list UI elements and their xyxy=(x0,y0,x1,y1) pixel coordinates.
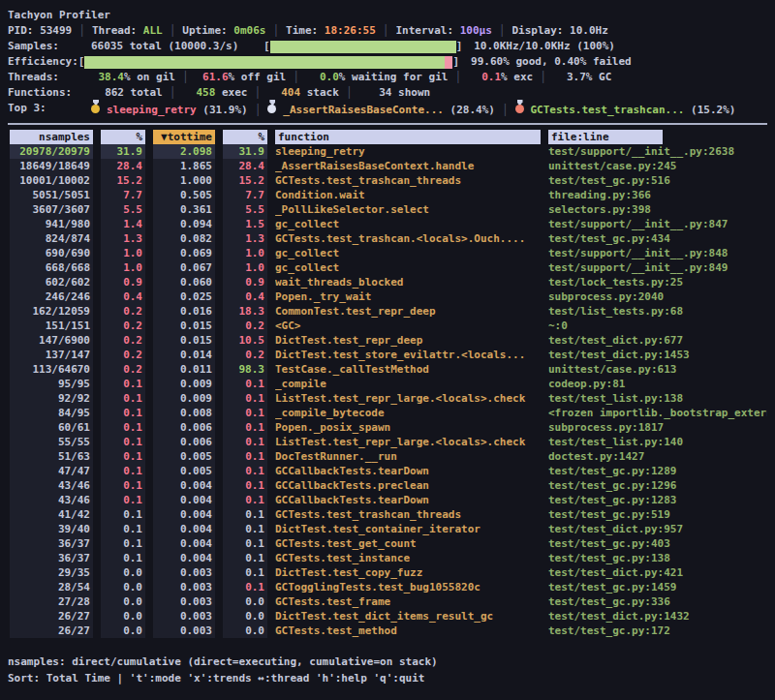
cell-direct-percent: 28.4 xyxy=(101,159,145,173)
cell-direct-percent: 0.2 xyxy=(101,333,145,348)
cell-nsamples: 84/95 xyxy=(10,406,93,420)
cell-function: wait_threads_blocked xyxy=(275,275,541,289)
cell-cumulative-percent: 1.3 xyxy=(223,231,267,246)
tachyon-profiler-window[interactable]: Tachyon Profiler PID: 53499│Thread: ALL│… xyxy=(0,0,775,686)
cell-cumulative-percent: 0.0 xyxy=(223,594,267,609)
cell-cumulative-percent: 0.1 xyxy=(223,377,267,391)
cell-cumulative-percent: 5.5 xyxy=(223,202,267,217)
cell-tottime: 0.082 xyxy=(153,231,215,246)
cell-direct-percent: 1.0 xyxy=(101,260,145,275)
table-row: 43/460.10.0040.1GCCallbackTests.tearDown… xyxy=(0,493,775,507)
cell-nsamples: 36/37 xyxy=(10,551,93,565)
table-row: 29/350.00.0030.1DictTest.test_copy_fuzzt… xyxy=(0,565,775,580)
cell-function: _PollLikeSelector.select xyxy=(275,202,541,217)
table-row: 602/6020.90.0600.9wait_threads_blockedte… xyxy=(0,275,775,289)
status-value: 10.0Hz xyxy=(570,23,608,39)
cell-nsamples: 668/668 xyxy=(10,260,93,275)
cell-function: GCTests.test_trashcan_threads xyxy=(275,507,541,522)
table-row: 162/120590.20.01618.3CommonTest.test_rep… xyxy=(0,304,775,319)
cell-direct-percent: 0.1 xyxy=(101,391,145,406)
cell-file-line: unittest/case.py:245 xyxy=(548,159,767,173)
top3-function-name: sleeping_retry xyxy=(107,104,202,116)
cell-tottime: 0.011 xyxy=(153,362,215,377)
cell-file-line: codeop.py:81 xyxy=(548,377,767,391)
status-label: Interval: xyxy=(395,23,459,39)
cell-cumulative-percent: 0.1 xyxy=(223,420,267,435)
column-header-cumulative-percent[interactable]: % xyxy=(223,130,267,144)
cell-function: DictTest.test_repr_deep xyxy=(275,333,541,348)
app-title: Tachyon Profiler xyxy=(0,8,775,23)
cell-cumulative-percent: 7.7 xyxy=(223,188,267,202)
threads-segments: 38.4% on gil│61.6% off gil│0.0% waiting … xyxy=(91,70,611,85)
table-row: 39/400.10.0040.1DictTest.test_container_… xyxy=(0,522,775,536)
cell-file-line: test/test_dict.py:421 xyxy=(548,565,767,580)
cell-direct-percent: 0.2 xyxy=(101,319,145,333)
cell-direct-percent: 0.2 xyxy=(101,348,145,362)
cell-function: GCTests.test_trashcan.<locals>.Ouch.... xyxy=(275,231,541,246)
cell-cumulative-percent: 28.4 xyxy=(223,159,267,173)
cell-nsamples: 3607/3607 xyxy=(10,202,93,217)
status-value: 0m06s xyxy=(233,23,265,39)
cell-nsamples: 147/6900 xyxy=(10,333,93,348)
cell-file-line: unittest/case.py:613 xyxy=(548,362,767,377)
cell-cumulative-percent: 0.1 xyxy=(223,507,267,522)
separator-icon: │ xyxy=(492,23,512,39)
cell-file-line: test/test_gc.py:516 xyxy=(548,173,767,188)
medal-silver-icon xyxy=(267,100,276,113)
cell-function: DictTest.test_copy_fuzz xyxy=(275,565,541,580)
cell-nsamples: 27/28 xyxy=(10,594,93,609)
cell-tottime: 0.004 xyxy=(153,493,215,507)
separator-icon: │ xyxy=(376,23,396,39)
cell-cumulative-percent: 0.1 xyxy=(223,449,267,464)
threads-value: 38.4 xyxy=(91,70,124,85)
column-header-direct-percent[interactable]: % xyxy=(101,130,145,144)
cell-cumulative-percent: 0.1 xyxy=(223,551,267,565)
table-row: 26/270.00.0030.0DictTest.test_dict_items… xyxy=(0,609,775,624)
cell-file-line: test/test_gc.py:1459 xyxy=(548,580,767,594)
cell-cumulative-percent: 1.0 xyxy=(223,260,267,275)
cell-tottime: 0.060 xyxy=(153,275,215,289)
status-value: 53499 xyxy=(40,23,72,39)
functions-text: shown xyxy=(392,86,431,99)
cell-tottime: 0.003 xyxy=(153,565,215,580)
legend-nsamples: nsamples: direct/cumulative (direct=exec… xyxy=(0,654,775,670)
cell-tottime: 2.098 xyxy=(153,144,215,159)
separator-icon: │ xyxy=(495,104,515,116)
cell-function: GCTests.test_instance xyxy=(275,551,541,565)
column-header-nsamples[interactable]: nsamples xyxy=(10,130,93,144)
column-header-tottime-sort[interactable]: ▼tottime xyxy=(153,130,215,144)
cell-direct-percent: 1.3 xyxy=(101,231,145,246)
separator-icon: │ xyxy=(248,86,268,99)
medal-bronze-disc xyxy=(515,105,524,113)
status-label: Uptime: xyxy=(182,23,233,39)
cell-tottime: 0.025 xyxy=(153,289,215,304)
threads-text: % exc xyxy=(501,71,533,83)
cell-function: Popen._posix_spawn xyxy=(275,420,541,435)
cell-tottime: 0.005 xyxy=(153,449,215,464)
cell-direct-percent: 0.0 xyxy=(101,565,145,580)
cell-file-line: subprocess.py:2040 xyxy=(548,289,767,304)
status-label: Display: xyxy=(512,23,570,39)
cell-nsamples: 28/54 xyxy=(10,580,93,594)
top3-label: Top 3: xyxy=(8,101,91,116)
cell-file-line: test/test_list.py:140 xyxy=(548,435,767,449)
cell-nsamples: 246/246 xyxy=(10,289,93,304)
cell-function: _AssertRaisesBaseContext.handle xyxy=(275,159,541,173)
table-row: 55/550.10.0060.1ListTest.test_repr_large… xyxy=(0,435,775,449)
samples-bar-close-bracket: ] xyxy=(456,39,463,54)
column-header-file-line[interactable]: file:line xyxy=(548,130,767,144)
cell-nsamples: 51/63 xyxy=(10,449,93,464)
cell-file-line: test/test_gc.py:403 xyxy=(548,536,767,551)
top3-percent: (28.4%) xyxy=(450,104,495,116)
table-row: 43/460.10.0040.1GCCallbackTests.preclean… xyxy=(0,478,775,493)
cell-nsamples: 824/874 xyxy=(10,231,93,246)
table-row: 10001/1000215.21.00015.2GCTests.test_tra… xyxy=(0,173,775,188)
separator-icon: │ xyxy=(286,71,306,83)
column-header-function[interactable]: function xyxy=(275,130,541,144)
cell-tottime: 0.067 xyxy=(153,260,215,275)
table-row: 51/630.10.0050.1DocTestRunner.__rundocte… xyxy=(0,449,775,464)
cell-nsamples: 60/61 xyxy=(10,420,93,435)
table-row: 5051/50517.70.5057.7Condition.waitthread… xyxy=(0,188,775,202)
cell-tottime: 0.094 xyxy=(153,217,215,231)
cell-file-line: ~:0 xyxy=(548,319,767,333)
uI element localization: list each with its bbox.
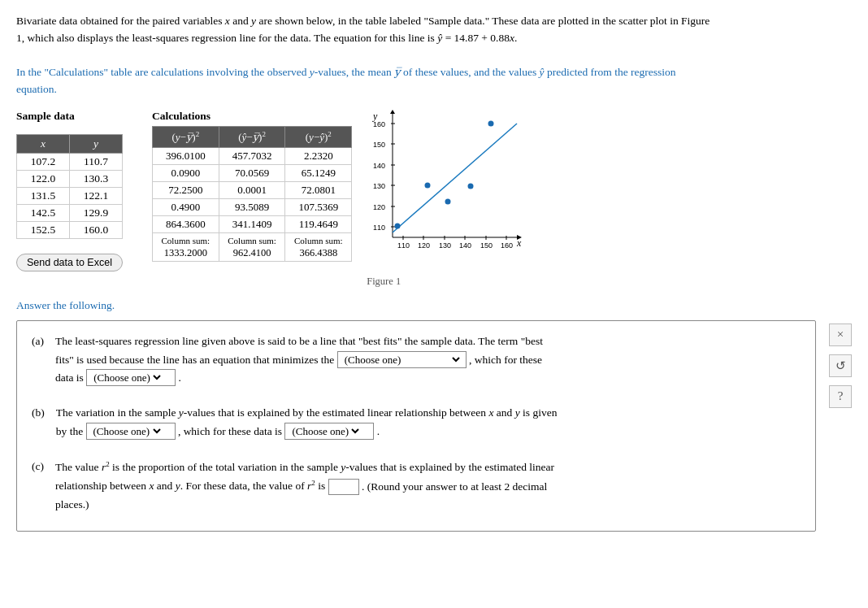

....

## EXERCISE AIM
Go through the records and show every line with the string "icon" in it.

## COMPLETED TASK
separator-icon: │ xyxy=(492,23,512,39)
medal-silver-icon xyxy=(267,100,276,113)
separator-icon: │ xyxy=(376,23,396,39)
separator-icon: │ xyxy=(495,104,515,116)
separator-icon: │ xyxy=(248,86,268,99)
separator-icon: │ xyxy=(286,71,306,83)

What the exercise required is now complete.